By James F. Scales
Michigan is finally administering a procedure for “Medicaid recovery” of financial support paid under the Medicaid system.
Medicaid is a needs-based program to provide long-term nursing care (among other purposes). To qualify for Medicaid, a single person must have $2,000 or less of “countable” assets. Among the few assets which are not “countable” is the person’s homestead with up to $500,000 in equity (adjusted for inflation). In addition, term life insurance policies without a cash value are not countable assets.

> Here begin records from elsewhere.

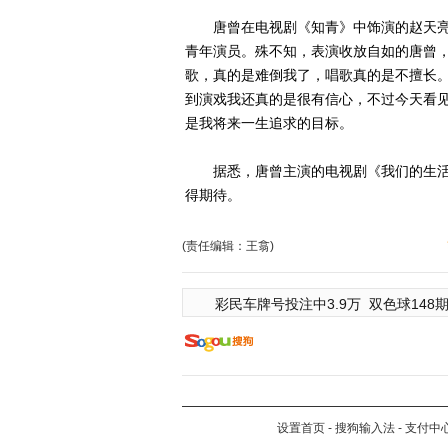
唐曾在电视剧《知青》中饰演的赵天亮
青年演员。殊不知，表演收放自如的唐曾
歌，真的是难倒我了，唱歌真的是不擅长
到演戏我还真的是很有信心，不过今天看
是我将来一生追求的目标。
据悉，唐曾主演的电视剧《我们的生活
得期待。
(责任编辑：王翕)
彩民车牌号投注中3.9万
双色球148期
设置首页
-
搜狗输入法
-
支付中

Michigan’s estate recovery program is currently a “probate only” system. This means that the state can recover its costs only from a person’s probate estate. This does not include assets which pass by beneficiary designation, joint ownership, or ladybird deed.
In most cases, the only assets a Medicaid eligible person might still own would be their residence, a paid-up term life insurance policy, or an employee group policy. If those assets pass to his/her heirs through the person’s probate estate, they are subject to recovery by the state for the amounts paid by the state for nursing home care.
A technique used to avoid this is to be sure that those “non-countable” assets which a person is allowed to keep – their residence and term life insurance policies – do not pass through their probate estate. This can be done by making sure that any term life insurance policies name individuals as beneficiaries, not the person’s estate. In addition, a ladybird deed or joint ownership can be used to pass the residence directly upon death, without going through the person’s probate estate.
Jim Scales of this office works with families on planning for Medicaid issues, and would be pleased to discuss this with you. You may contact Jim at 616-632-8047 or moc.sreyemakim@selacsj.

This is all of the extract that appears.